Revolutionary, overrated, or somewhere in between, Welles’s extraordinary debut turns power, ego, and misery into an enigmatic cradle-to-grave portrait of a larger-than-life figure—‘European’ in its artistic style, but fiercely American in its spirit of derring-do.

Review #3,079
Dir. Orson Welles
1941 | USA | Drama, Mystery | 119min | 1.37:1 | English
PG (passed clean)
Cast: Orson Welles, Joseph Cotten, Dorothy Comingore, Ray Collins, George Coulouris
Plot: Newspaper magnate Charles Foster Kane is taken from his mother as a boy and made the ward of a rich industrialist. As a result, every well-meaning, tyrannical or self-destructive move he makes for the rest of his life appears in some way to be a reaction to that deeply wounding event.

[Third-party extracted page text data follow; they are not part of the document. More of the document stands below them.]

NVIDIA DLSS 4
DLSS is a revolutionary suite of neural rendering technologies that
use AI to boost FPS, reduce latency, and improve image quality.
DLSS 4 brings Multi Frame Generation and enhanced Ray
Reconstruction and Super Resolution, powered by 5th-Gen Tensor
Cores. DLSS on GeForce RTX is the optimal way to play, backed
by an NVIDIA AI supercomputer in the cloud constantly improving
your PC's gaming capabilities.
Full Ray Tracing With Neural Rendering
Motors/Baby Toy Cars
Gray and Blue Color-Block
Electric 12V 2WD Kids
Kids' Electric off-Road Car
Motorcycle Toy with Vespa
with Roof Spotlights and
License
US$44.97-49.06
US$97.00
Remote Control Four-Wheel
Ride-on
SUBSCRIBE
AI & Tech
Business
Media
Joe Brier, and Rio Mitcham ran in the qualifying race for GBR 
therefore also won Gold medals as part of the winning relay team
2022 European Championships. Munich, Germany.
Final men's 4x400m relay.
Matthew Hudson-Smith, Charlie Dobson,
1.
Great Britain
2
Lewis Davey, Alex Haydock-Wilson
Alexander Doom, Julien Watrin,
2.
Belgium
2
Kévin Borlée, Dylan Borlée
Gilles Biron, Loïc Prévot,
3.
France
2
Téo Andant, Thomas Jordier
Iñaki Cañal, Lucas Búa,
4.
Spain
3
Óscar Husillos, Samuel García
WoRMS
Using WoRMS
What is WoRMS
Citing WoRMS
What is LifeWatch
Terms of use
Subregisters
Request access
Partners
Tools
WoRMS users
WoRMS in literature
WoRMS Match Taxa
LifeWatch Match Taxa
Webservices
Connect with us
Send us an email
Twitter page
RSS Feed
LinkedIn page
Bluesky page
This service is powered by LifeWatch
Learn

Awards: Won 1 Oscar – Best Original Screenplay. Nom. for 8 Oscars – Best Picture, Best Director, Best Leading Actor, Best Cinematography, Best Editing, Best Art Direction, Best Original Score, Best Sound
Distributor: Warner
Accessibility Index
Subject Matter: Moderate – Cradle-to-Grave Portrait; Larger-than-life; Power & Ego
Narrative Style: Slightly Complex
Pace: Normal
Audience Type: Slightly Mainstream
Viewed: Criterion 4K Blu-ray
Spoilers: No
For a long time, I appreciated Citizen Kane, but didn’t think it was that good. Don’t trust anyone who says it’s the greatest film ever made (‘greatest’ is an absurd notion when set against the vast tides of history); heck, it’s not even Orson Welles’s most accomplished work in my opinion.
For sure, it was an extraordinary feature debut by a hotshot in his mid-twenties, who proclaimed to Hollywood, with visual and aural flamboyance, that he was a force of reckoning that would shake up the industry, after influential stints in theatre and radio.
In fact, much of Citizen Kane didn’t quite feel like a typical Classical Hollywood entry, though it had since been co-opted into that fertile golden age of American filmmaking as a breathtaking anomaly. Some have argued that it was more ‘European’, artistically speaking, and perhaps a foreshadowing of Welles’s exilic journey to that very continent by the end of the ‘40s.
At its heart, Citizen Kane is very much American in spirit, featuring a larger-than-life figure whose cradle-to-grave story, both the public successes and private ruinations, is told in an enigmatic non-linear structure.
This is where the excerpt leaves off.